OHS Assessment

Real Fitness

At Real Fitness we believe in the need for an individual approach to exercise prescription. This all begins with our assessment process. In order to develop a solid program for clients, we take you through a complete assessment. 

It starts with your initial consultation, where we aim to find as much about ‘you’ as we can. Information regarding goals, injury history, exercise history, lifestyle, nutritional habits, likes and dislikes and potential roadblocks.


From there we take a deeper dive into our client’s physiological assessment, depending on the goals, we look at strength, performance, postural and cardiovascular status, weight, body composition and circumference measurements.

We expect our clients to help us identify their deficits and set a baseline to build their program from. One of these groups of assessments is dynamic movement assessments. 

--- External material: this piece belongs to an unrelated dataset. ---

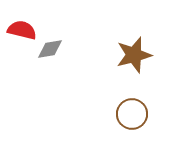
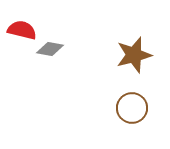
gray diamond: rotated 20 degrees clockwise
brown circle: moved 6 px up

WHAT IS THE OVERHEAD SQUAT ASSESSMENT?

The overhead squat is basically a dynamic movement assessment. It is the quickest way to estimate an overall impression of a client’s functional status. This assessment helps to evaluate one’s dynamic flexibility, core strength, balance, and overall neuromuscular frvr gggcontrol. A person’s posture changes with every activity they perform in life, it is important that we evaluate the ability to handle the stresses placed on the kinetic chain.


The overhead squat assessment is performed following a static postural assessment. The findings from the assessment should, therefore, further reinforce the observations made during the static postural assessment. In addition, faulty movements not revealed during the static postural assessment should be noted during the dynamic postural observations.

It has been shown to reflect lower extremity movement patterns during jump-landing tasks. Knee valgus during the overhead squat test is influenced by decreased hip abductor and hip external rotation strength, increased hip adductor activity, and restricted ankle dorsiflexion.

DECREASING THE RISK OF INJURY THROUGH ASSESSMENT

 Movement impairments observed during this transitional movement assessment may be the result of alterations in available joint motion, muscle activation, and overall neuromuscular control, which some hypothesize increases the risk of injury.

 For example, research has indicated that individuals who possess increased knee valgus are at greater risk for knee injury. Hence being able to identify such compensations during the assessment allows the fitness professional to provide programming that can improve compensation and decrease the risk for knee injuries.

Moreover, we have found this assessment to be particularly valuable in older populations.